**DESCRIPTION OF THE TASK**
From the first line of the material below through the line containing "i bruk klimavennlig", print every line exactly as it stands, but no pictures.

**DATA FOR PROCESSING**
****
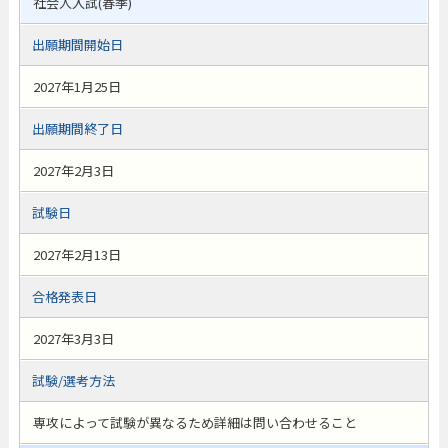
社会人入試(春季)
出願期間開始日
2027年1月25日
出願期間終了日
2027年2月3日
試験日
2027年2月13日
合格発表日
2027年3月3日
試験/選考方法
専攻によって試験が異なるため詳細は問い合わせること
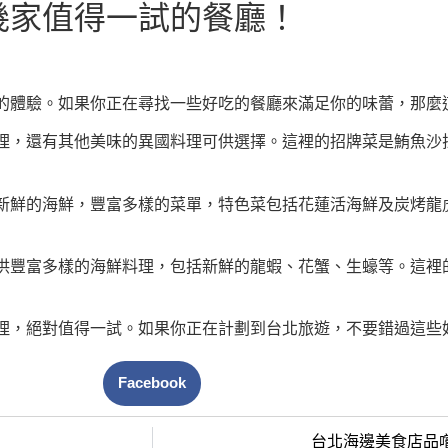
幾家值得一試的餐廳！
的體驗。如果你正在尋找一些好吃的餐廳來滿足你的味蕾，那麼
理，還有其他美味的異國料理可供選擇。這裡的招牌菜是鮪魚沙
新鮮的海鮮，豐富多樣的菜單，特色菜包括花蓮活海鮮及炭烤龍
供豐富多樣的海鮮料理，包括新鮮的龍蝦、花蟹、生蠔等。這裡
理，絕對值得一試。如果你正在計劃到台北旅遊，不要錯過這些
Facebook
台北海邊美食店品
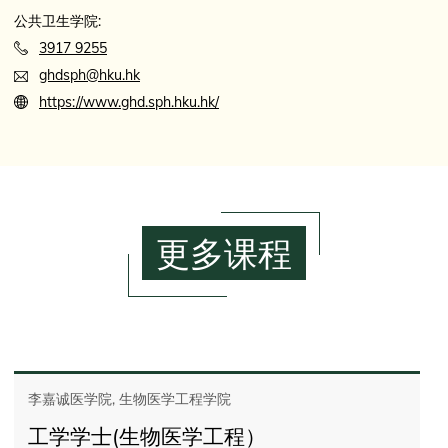
公共卫生学院:
3917 9255
ghdsph@hku.hk
https://www.ghd.sph.hku.hk/
更多课程
李嘉诚医学院, 生物医学工程学院
工学学士(生物医学工程）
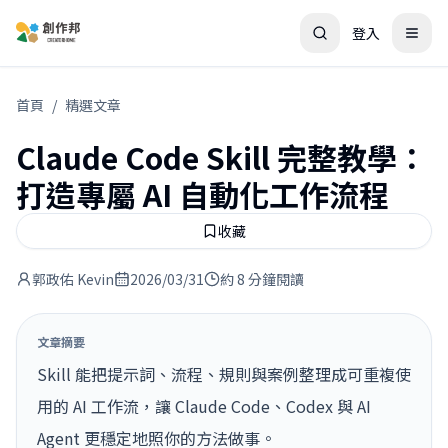
登入
首頁
/
精選文章
Claude Code Skill 完整教學：
打造專屬 AI 自動化工作流程
收藏
郭政佑 Kevin
2026/03/31
約 8 分鐘閱讀
文章摘要
Skill 能把提示詞、流程、規則與案例整理成可重複使
用的 AI 工作流，讓 Claude Code、Codex 與 AI
Agent 更穩定地照你的方法做事。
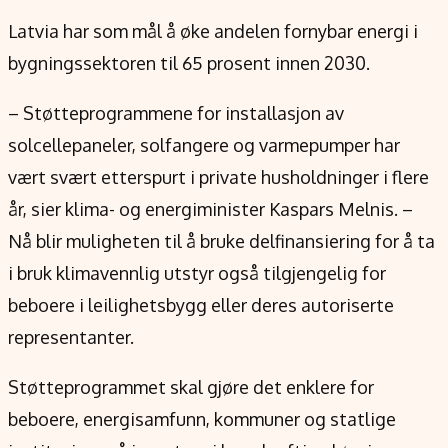
Latvia har som mål å øke andelen fornybar energi i
bygningssektoren til 65 prosent innen 2030.
– Støtteprogrammene for installasjon av
solcellepaneler, solfangere og varmepumper har
vært svært etterspurt i private husholdninger i flere
år, sier klima- og energiminister Kaspars Melnis. –
Nå blir muligheten til å bruke delfinansiering for å ta
i bruk klimavennlig utstyr også tilgjengelig for
beboere i leilighetsbygg eller deres autoriserte
representanter.
Støtteprogrammet skal gjøre det enklere for
beboere, energisamfunn, kommuner og statlige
****
**RESULT OF THIS EXERCISE**
社会人入試(春季)
出願期間開始日
2027年1月25日
出願期間終了日
2027年2月3日
試験日
2027年2月13日
合格発表日
2027年3月3日
試験/選考方法
専攻によって試験が異なるため詳細は問い合わせること
幾家值得一試的餐廳！
的體驗。如果你正在尋找一些好吃的餐廳來滿足你的味蕾，那麼
理，還有其他美味的異國料理可供選擇。這裡的招牌菜是鮪魚沙
新鮮的海鮮，豐富多樣的菜單，特色菜包括花蓮活海鮮及炭烤龍
供豐富多樣的海鮮料理，包括新鮮的龍蝦、花蟹、生蠔等。這裡
理，絕對值得一試。如果你正在計劃到台北旅遊，不要錯過這些
Facebook
台北海邊美食店品
公共卫生学院:
3917 9255
ghdsph@hku.hk
https://www.ghd.sph.hku.hk/
更多课程
李嘉诚医学院, 生物医学工程学院
工学学士(生物医学工程）
登入
首頁
/
精選文章
Claude Code Skill 完整教學：
打造專屬 AI 自動化工作流程
收藏
郭政佑 Kevin
2026/03/31
約 8 分鐘閱讀
文章摘要
Skill 能把提示詞、流程、規則與案例整理成可重複使
用的 AI 工作流，讓 Claude Code、Codex 與 AI
Agent 更穩定地照你的方法做事。
Latvia har som mål å øke andelen fornybar energi i
bygningssektoren til 65 prosent innen 2030.
– Støtteprogrammene for installasjon av
solcellepaneler, solfangere og varmepumper har
vært svært etterspurt i private husholdninger i flere
år, sier klima- og energiminister Kaspars Melnis. –
Nå blir muligheten til å bruke delfinansiering for å ta
i bruk klimavennlig utstyr også tilgjengelig for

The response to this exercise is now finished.